実は今回のコラム、一番最初につけてタイトルは
「上海に進出するのはおやめなさい。」
でした。
といっても上海進出を一律に反対しているわけではありません。

最近、上海に新規進出するという日本企業の話を何件か聞きました。
そのうち1社とは実際にあってお話を聞きましたが、
「あ〜、最終的にはどうするんだろう?」
という疑問がわいてきました。

上海は日本人にとってとてもなじみやすく良い町です。
私も好きです。

でも商売となったら、特に中国の経験がない日本企業が
新規進出するのはどうかな〜?と思います。

思い浮かぶ上海に進出するメリットとデメリットを書きます。

メリット
・比較的優秀な人材が確保可能
 (ただし、日本企業の新規進出の場合は
 日本からサポートスタッフを連れてくる場合が多いので
 短期的には影響ないかもしれませんね)
・資材や原材料が手に入りやすい
・中国の一番いい町に進出した(気分に浸れる)
・中国でもっとも消費力およびセンスのいい消費者への理解が深まる

デメリット
・各種のコスト高。特に家賃の人件費
−東京に迫る、もしくは超える高い家賃。
 人件費は地方の約2倍近い。
・上海を知って中国を知ったと勘違する
−上海は中国を代表しない

まとめると、
1)一般的には、中国では大都市と中規模都市で
  売上水準(例:「客単価」)が変わらない
2)従って、儲かるか儲からないかは
  どれだけコストをコントロールできるかによる
3)特に箱ものビジネス、たとえば飲食業はいわゆる
  FRL(フード・レント・レイバー)コスト比率が非常に高くなり
  利益は出しにくい

私はこんな風に見ていますから上海に出ようとする、
特に飲食企業の方々には、
「儲ける気があるなら、
他地域をお考えになったらどうでしょうか。
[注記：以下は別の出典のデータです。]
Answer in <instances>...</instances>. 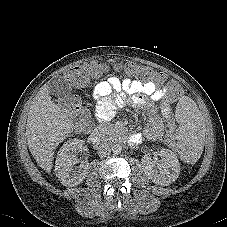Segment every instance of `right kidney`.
Returning a JSON list of instances; mask_svg holds the SVG:
<instances>
[{"label":"right kidney","mask_w":227,"mask_h":227,"mask_svg":"<svg viewBox=\"0 0 227 227\" xmlns=\"http://www.w3.org/2000/svg\"><path fill=\"white\" fill-rule=\"evenodd\" d=\"M84 148V140L72 139L63 144L55 161V174L59 181L68 187L76 186L86 178L89 169L88 162L79 163L76 154Z\"/></svg>","instance_id":"1"}]
</instances>
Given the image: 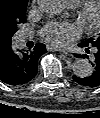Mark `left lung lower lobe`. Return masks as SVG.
Here are the masks:
<instances>
[{
	"label": "left lung lower lobe",
	"instance_id": "1",
	"mask_svg": "<svg viewBox=\"0 0 100 118\" xmlns=\"http://www.w3.org/2000/svg\"><path fill=\"white\" fill-rule=\"evenodd\" d=\"M79 47H84L86 48V52L89 53V49L93 48L95 51L93 61L91 65L93 66V72L90 76L80 78L77 76H73L74 81H76L78 84L86 86V87H96L100 86V43L95 44V45H89V44H84L80 43ZM77 57H87V55H76Z\"/></svg>",
	"mask_w": 100,
	"mask_h": 118
}]
</instances>
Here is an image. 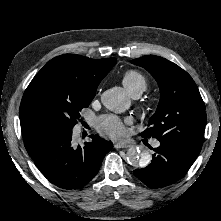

」
とはっきりと私の見方をお伝えします。

もちろん、例外もあります。たとえば、
「箱ものビジネスでない(たとえば通販とかマーケティング・
通信・IT、サービス・教育関係とか)」
「上海からブランドを発信したい」という場合です。
後は、百貨店等に出店して、
売上の何パーセントを家賃で支払う場合
(もちろんその比率が高すぎないことですが)は別ですね。

一方、私の住んでいる成都を
手放しでお勧めするわけではないですが、
成都や天津、重慶、昆明、長沙等の
中規模もしくは2級都市とよばれるところは、
富裕層は驚くほど強い消費力がありますし、
各種のコストも低く抑えられるので、
商売のチャンスとしては絶好です。

上海を進めようと進めまいと
別に私にメリットのある話ではありませんが、
上海進出をお考えの企業の方、よくよくお考えになってくださいね。